NSW driver's licence data breach victims still in the dark after three months

Tens of thousands of people who had their NSW driver’s licence details exposed in a misconfigured AWS bucket remain in the dark about the breach after more than three months.

In late August, around 54,000 scanned NSW driver’s licences were discovered online by Bob Diachenko of Security Discovery while he was investigating another data breach.

The more than 108,000 images of the front and back of scanned licences were located in an open S3 instance, which also contained completed tolling notice statutory declarations.

As reported by iTnews, the NSW government was quickly ruled out as the owner of the AWS S3 bucket, with the leak instead blamed on an unspecified third-party.

Cyber Security NSW later confirmed that a commercial entity was responsible, though at that time it had not been provided with information on the identity of the entity by AWS.

AWS is understood to have notified the entity when the S3 bucket was closed after the breach was reported to the Australian Cyber Security Centre in August.

But while inquiries are continuing, iTnews can reveal Cyber Security NSW is still unaware of the entity’s identity or whether the entity's customers have been notified three months on.

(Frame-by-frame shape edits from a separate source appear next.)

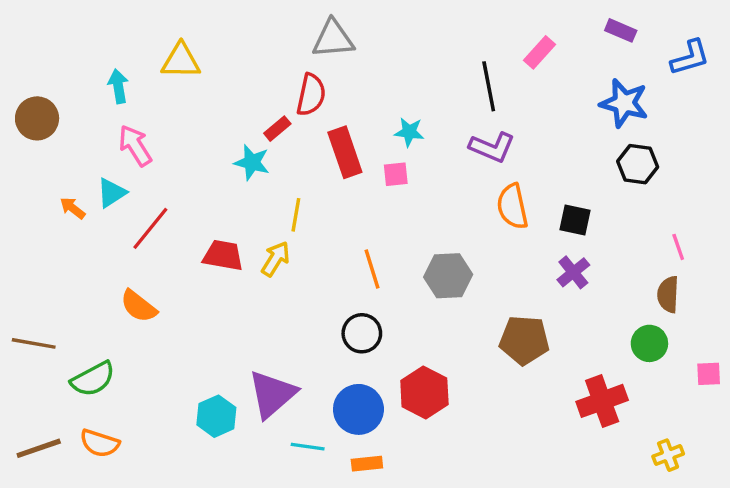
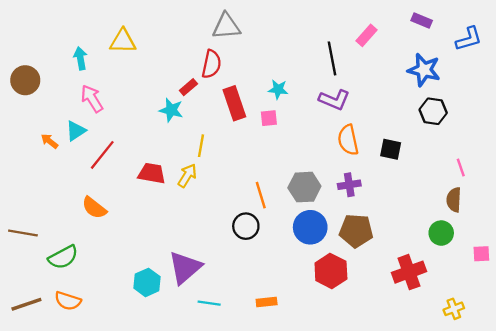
orange line: (372, 269) -> (261, 195), moved
purple cross: (573, 272) -> (349, 185), moved, turned 30
red hexagon: (424, 392) -> (331, 271), moved
blue circle: (358, 409) -> (310, 227), moved
orange rectangle: (367, 464) -> (267, 302), moved

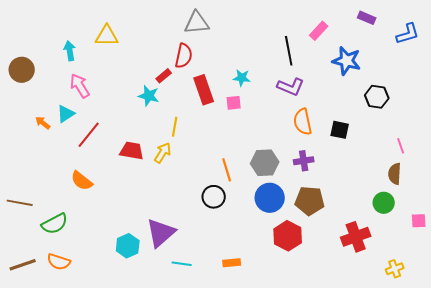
blue star: (424, 70) -> (347, 61), moved

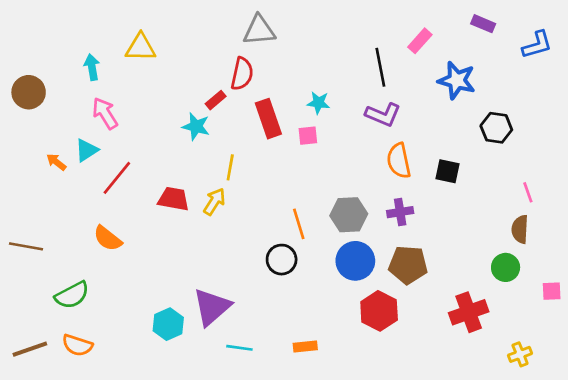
brown line: (20, 203) -> (26, 246), moved

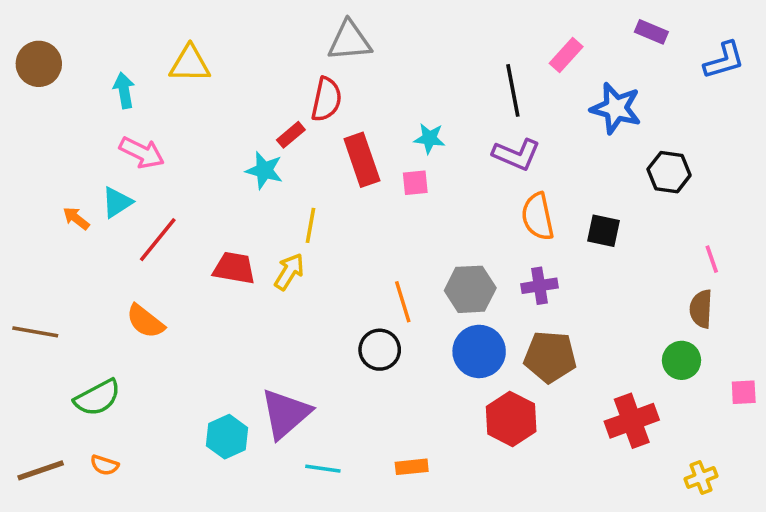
brown circle: (29, 92) -> (39, 64), moved
pink arrow: (105, 113) -> (142, 153), turned 148
orange semicircle: (77, 345) -> (105, 465), size x0.7

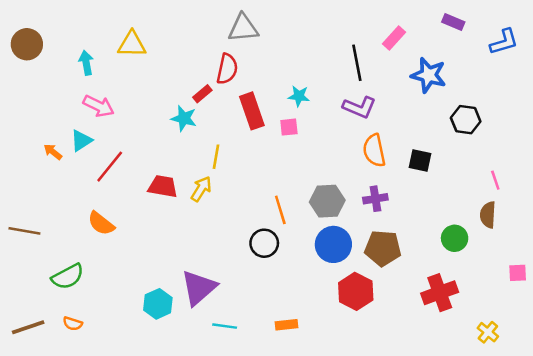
green circle: (682, 360) -> (455, 238), moved
yellow cross: (701, 478) -> (488, 332), turned -30

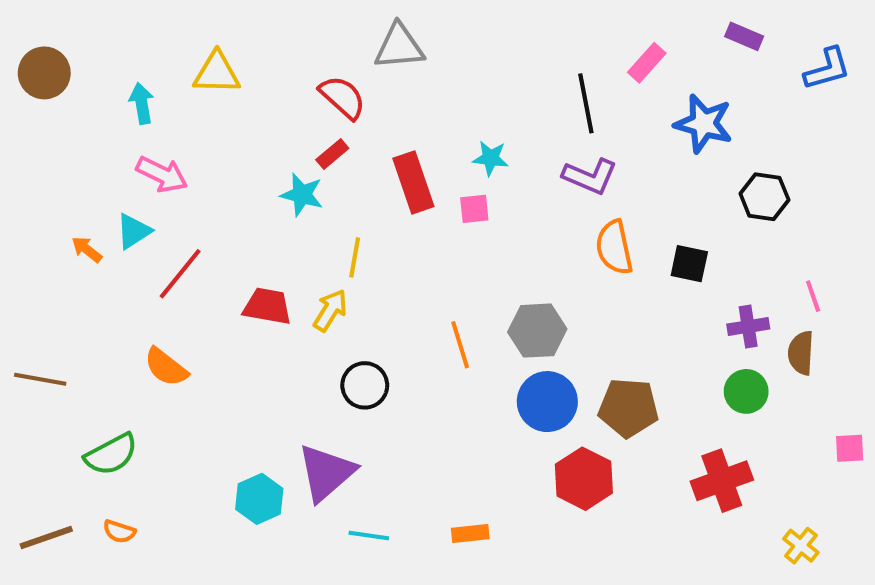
red semicircle: (227, 69) -> (342, 97), moved, turned -60
purple cross: (375, 199) -> (748, 327), moved
black circle: (264, 243) -> (365, 385), moved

“AWS… will not disclose its owner due to contractual obligations with the entity,” Cyber Security NSW said in a statement.

“NSW Government is therefore not aware of the identity of the commercial entity, nor NSW customers that may have been affected by the breach.”

The spokesperson added that Cyber Security NSW is continuing to work with state and federal agencies to determine the entity's identity and ensure customers are notified.

An AWS spokesperson said the company “has complied with a request from the Australian government related to this matter as required under the Privacy Act”.

AWS would not say whether it was aware the entity in question had notified its customers.

The Office of the Australian Information Commissioner would only “confirm that the parties subject to inquiries are commercial entities”.

While there is no requirement to notify if the data breach is not likely to result in serious harm, any delays in this process can leave customers exposed to scams and other risks.

The inabilty of NSW authorities, in particular, to identify the bucket owner also raises questions around whether the government should be able to step in in the event of a serious data breach.

Cyber Security NSW said the government “is willing to help by partnering with the commercial entity to support any impacted customers, including in relation to communications”.

“This would allow those customers to take prompt action to minimise the risk of harm as a result of their personal information being accessed by third parties,” the spokesperson said.